John D. C. Duncan Jr. (September 28, 1884 – August 13, 1958) was an American politician from Maryland. He served as a member of the Maryland House of Delegates, representing Baltimore County in 1920. He served as a member of the Maryland Senate from 1935 to 1937.

==Early life==
John D. C. Duncan Jr. was born on September 28, 1884, in Baltimore County, Maryland, to Frank I. Duncan and his wife. His grandfather was John D. C. Duncan. Duncan studied at Baltimore City College, Dickinson College and the University of Maryland School of Law.

==Career==
Duncan practiced law and moved his offices to Towson.

Duncan was a Democrat.
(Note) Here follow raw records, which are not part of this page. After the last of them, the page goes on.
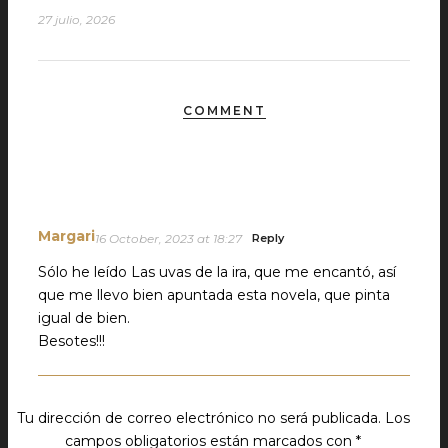
27 julio, 2026
COMMENT
Margari
16 October, 2023 at 18:27
Reply
Sólo he leído Las uvas de la ira, que me encantó, así
que me llevo bien apuntada esta novela, que pinta
igual de bien.
Besotes!!!
Tu dirección de correo electrónico no será publicada.
Los
campos obligatorios están marcados con
*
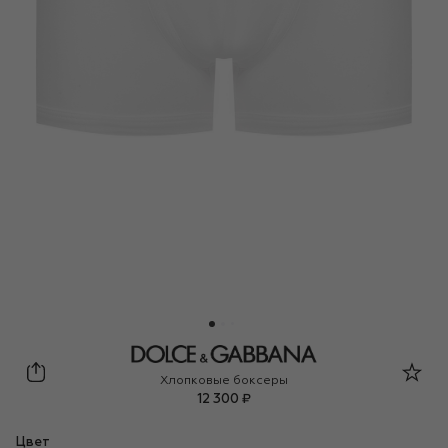
Dolce & Gabbana
Хлопковые боксеры
12 300 ₽
Цвет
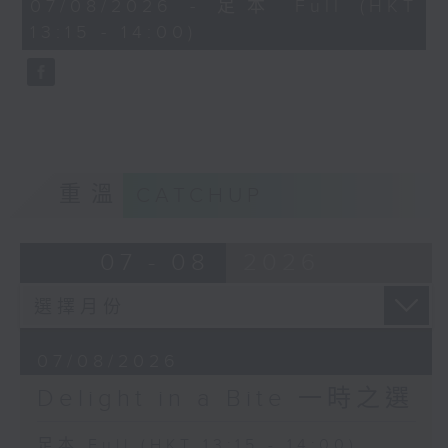
45
07/08/2026 - 足本 Full (HKT
The Firebird
Alexandre Tharaud (piano)
minutes,
13:15 - 14:00)
0
Beatrice Rana (piano)
seconds
George Frideric Handel
Concerto Grosso in B minor, Op. 6
No. 12
Akademie für Alte Musik Berlin
Bernhard Forck (concertmaster)
重溫
CATCHUP
Reynaldo Hahn
Trois jours de vendange (Three
days of harvesting)
07 - 08
2026
Tassis Christoyannis (baritone)
Jeff Cohen (piano)
Pyotr Ilyich Tchaikovsky
07/08/2026
Pas d'action from Swan Lake (Act
Delight in a Bite 一時之選
2), Op. 20
Baiba Skride (violin)
足本 Full (HKT 13:15 - 14:00)
City of Birmingham Symphony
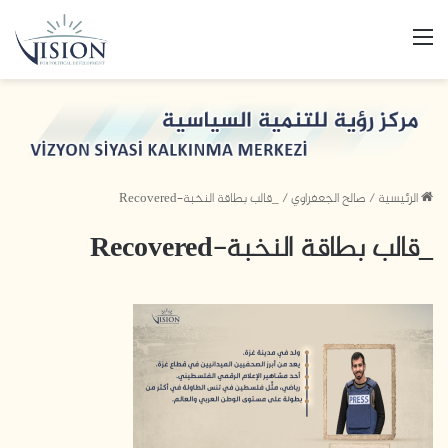
القائمة
الرئيسية
/
صالح الجعفراوي
/
_قالب بطاقة النخبة-Recovered
_قالب بطاقة النخبة-Recovered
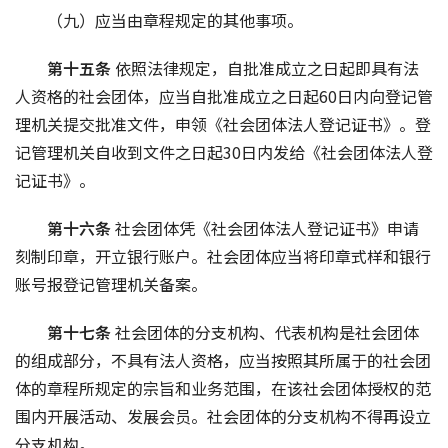
（九）应当由章程规定的其他事项。
第十五条 
依照法律规定，自批准成立之日起即具有法
人资格的社会团体，应当自批准成立之日起60日内向登记管
理机关提交批准文件，申领《社会团体法人登记证书》。登
记管理机关自收到文件之日起30日内发给《社会团体法人登
记证书》。
第十六条 
社会团体凭《社会团体法人登记证书》申请
刻制印章，开立银行账户。社会团体应当将印章式样和银行
账号报登记管理机关备案。
第十七条 
社会团体的分支机构、代表机构是社会团体
的组成部分，不具有法人资格，应当按照其所属于的社会团
体的章程所规定的宗旨和业务范围，在该社会团体授权的范
围内开展活动、发展会员。社会团体的分支机构不得再设立
分支机构。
He served as a member of the Maryland House of Delegates, representing Baltimore County in 1920. He was elected to the Maryland Senate in 1934. Duncan was a member and served as chairman of the State Democratic Central Committee of Baltimore County. He served as a member of the Maryland Senate, representing Baltimore County from 1935 to 1937.

Duncan worked as an assistant county solicitor later in life and was assigned to the board of liquor license commissioners.

==Personal life==
Duncan married Marguerite Cox of Baltimore County. They had two daughters, Mrs. John E. Raine Jr. and Mrs. Robert W. Price. Duncan lived in Lutherville, Maryland, and was a member of St. Johns Methodist Church.

Duncan died on August 13, 1958, at Johns Hopkins Hospital in Baltimore. He was buried at Prospect Hill Cemetery in Towson.